What’s behind the most recent round of post-holiday RTO mandate headlines? Since the calendar flipped to September, I’ve been asked to weigh in on this important topic with CNN This Morning, USA Today, and WorkLife.
We have a historic opportunity to be strategic and intentional in reimagining and recalibrating work to meet the needs of the business AND the workforce. But, that requires asking a better question than, “How many days in the office?” This was the crux of a great conversation over Labor Day Weekend on CNN This Morning.
On the same topic, in his recent article, “Return to office mandates pick up steam as Labor Day nears but many employees resist,” USA Today’s Paul Davidson talks about how Amazon CEO Andy Jassy was “losing patience” with the internal tug-of-war between leaders who want people in the office and employees who don’t understand the “why” behind RTO mandates.
The Amazon situation is a classic case of employers believing if everyone “returns to the office” on a set number of days, then the in-person interactions that achieve the outcomes they think are suffering will magically happen.
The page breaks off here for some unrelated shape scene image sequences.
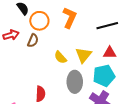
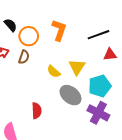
red triangle: (110, 53) -> (110, 55), moved
gray ellipse: (75, 82) -> (71, 95), turned -45

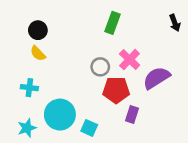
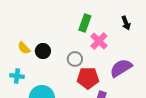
black arrow: (175, 23) -> (126, 23), moved
black circle: (38, 30) -> (43, 51), moved
pink cross: (130, 60) -> (99, 41), moved

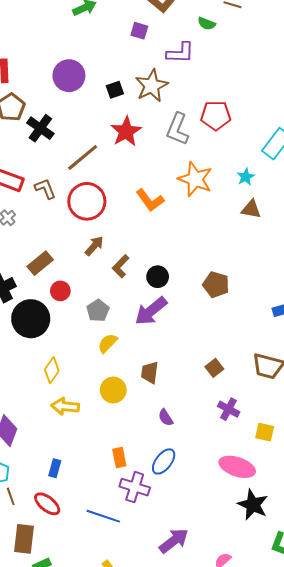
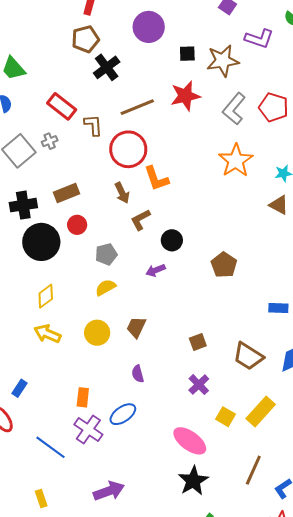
orange L-shape: (150, 200) -> (156, 179), moved
brown arrow: (94, 246) -> (122, 193), turned 95
purple arrow: (151, 311) -> (155, 270), size x0.6

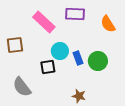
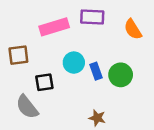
pink rectangle: (44, 22) -> (54, 27), turned -60
black square: (48, 67) -> (44, 82), moved

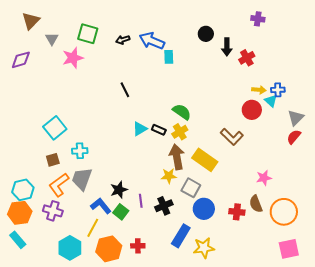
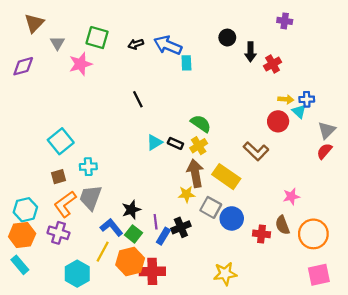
blue circle: (204, 209) -> (232, 218), moved
blue rectangle: (181, 236) -> (163, 236), moved, size x0.7
red cross: (138, 246) -> (152, 271), size x1.6
orange hexagon: (109, 249) -> (130, 262), moved

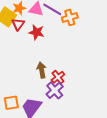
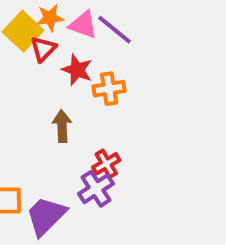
orange cross: (70, 17) -> (109, 89), moved
brown arrow: (42, 70) -> (62, 126), moved

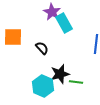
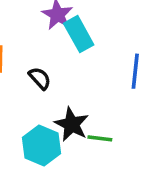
black star: (60, 74) -> (72, 124), turned -30

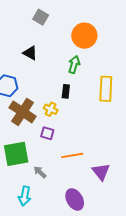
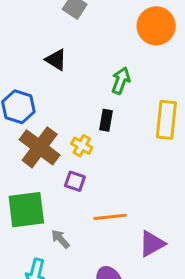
orange circle: (84, 36) -> (156, 26), moved
purple triangle: (101, 172) -> (152, 244), turned 36

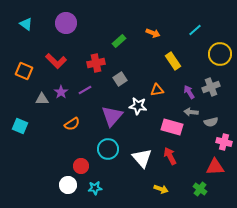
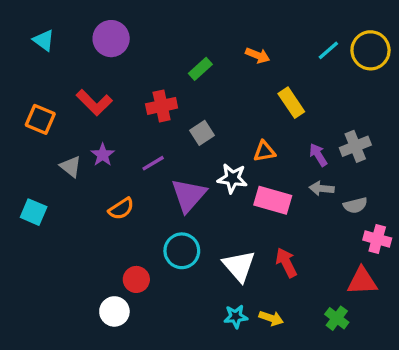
yellow circle: (220, 54) -> (370, 50), moved
purple line: (85, 90) -> (153, 163), moved
gray triangle: (42, 99) -> (71, 167), turned 40
pink rectangle: (172, 127) -> (273, 200), moved
cyan star: (95, 188) -> (236, 317), moved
Unfortunately, too often, they don’t.
That’s why, on the other side, you have employees who feel they end up sitting in the office doing the same work they were doing remotely, and they want to know why they are there.
The reality is that being in the same location doesn’t automatically result in the collaboration that optimizes that time together toward priority outcomes.
In-the-office and in-person are not the same.
As I told Paul, “Without a clear rationale, supported by data, and a plan to achieve those outcomes with more in-person interaction, employees will resist. Employers can choose to double down on mandates and risk the turnover and recruiting challenges research is showing can result.”
Or, instead, ask, “What aspects of talent development, productivity, or culture benefit from more in-person interaction? Where does that happen best, and when?” Then, use the answer to determine the number of days in an office, at a client site, home, or other remote location.
Research and our experience show that workers’ sweet spot for onsite is between 2-3 days. If you define those days by focusing on the work, or the “what,” and then the “where,” everyone will have a clearer picture of why it matters to be together and prioritize those activities AS WELL AS plan and prioritize what will happen when you’re NOT in person, which is equally as important (and too often overlooked).
How are the various stakeholders impacted by the RTO debate faring? Amazon earned a spot on the losing side of the equation in the latest piece from Jessica Davies, managing editor at WorkLife. Another stakeholder she focused is HR. They need to enforce a policy they often know isn’t optimal. I noted, ultimately, HR will need support from senior leaders in the business willing to “experiment, innovate, train people … a much more resource-intensive, time-intensive, focus-intensive endeavor.”
In today’s flexible work reality, one-size-will-not-fit-all. Employers and employees can engage in a consistent process to determine where, when, and how work is done best together, but that takes time, resources, training, and willingness to experiment. However, despite being on round three of RTO mandates, some employers believe it’s faster and simpler to mandate a top-down “return” and risk resistance.
Hopefully, this time we will take a different, better path.